Ужас охватил Джона – такой же ужас испытал до него Филипп. Джон пытался закричать, стряхнуть с себя оцепенение, но это ему не удалось. Он не смог разбудить лежащего на земле человека.
Тогда, все еще во сне, Джон бросился вперед, схватил спящего за плечо, изо всех сил потряс его. Тот перевернулся на спину – ужасающе медленно, с безжизненностью тряпичной куклы. Две или три змеи выскочили из-под тела, нанесли молниеносный удар и скрылись в буше.
Теперь лунный свет заливал неестественно вывернутую голову спящего. Беззвучный крик исказил черты его лица, его глаза смотрели в лицо смерти, но взгляд уже был устремлен в вечность. Но вот из-под его шеи показалась голова еще одной змеи. Зашипев, как скорпион, она погрузила свои острые зубы в шею жертвы, потом еще и еще, и теперь страшные кровавые ранки испещрили лицо, шею и грудь несчастного.

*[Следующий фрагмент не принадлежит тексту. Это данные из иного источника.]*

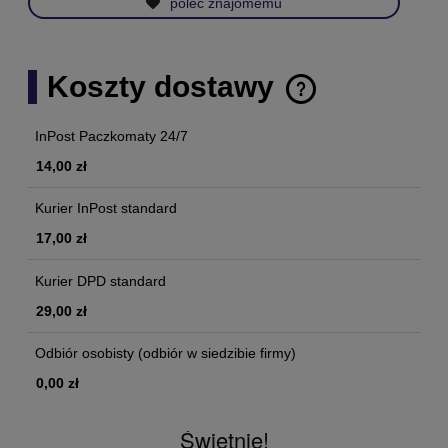
poleć znajomemu
Koszty dostawy
Cena nie zawiera ewentualnych kosztów płatności
InPost Paczkomaty 24/7
14,00 zł
Kurier InPost standard
17,00 zł
Kurier DPD standard
29,00 zł
Odbiór osobisty
(odbiór w siedzibie firmy)
0,00 zł
Świetnie!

Джон видел, как исчезают во мраке двуногие убийцы. Они все оборачивались, будто еще не до конца насладились делом рук своих. Джон не мог отвести глаз от их предводителя, он уходил последним, последним растворялся во тьме. Это лицо мне знакомо, вскричал Джон, я знаю, кто это!
И, как часто бывает во сне, он был абсолютно убежден, что стоит ему постараться, приложить еще одно, последнее усилие, и ему удастся разглядеть в ночной мгле лицо убийцы своего отца. Но в ту же секунду он проснулся. Теперь он твердо знал, что Филипп погиб не случайно, что он пал от руки убийц, уготовивших ему столь жестокую смерть. А еще он твердо знал, что не успокоится, пока не отыщет преступников, не предаст их в руки правосудия, чтобы они ответили за свое ужасное злодеяние.
Клубы пыли полностью скрывали джип. Подъезжая к селению, Элен притормозила, осторожно проехала под аркой, образованной переплетением узловатых ветвей эвкалипта, и остановилась в пыли у самой большой хижины. Не убирая рук с раскаленного руля, принялась она оглядывать лагерь.
Казалось, время остановилось. Лагерь выглядел точно так же, как до появления первых белых переселенцев. В центре, под защитой высокого эвкалипта и нескольких деревьев поменьше, размещался костер. Вокруг виднелись небольшие хижины, чуть поодаль располагались постройки покрупнее – то были семейные жилища. С незапамятных времен образ жизни аборигенов почти не изменился. И лишь несколько побитых автомобилей и добротная конюшня были явными приметами двадцатого века.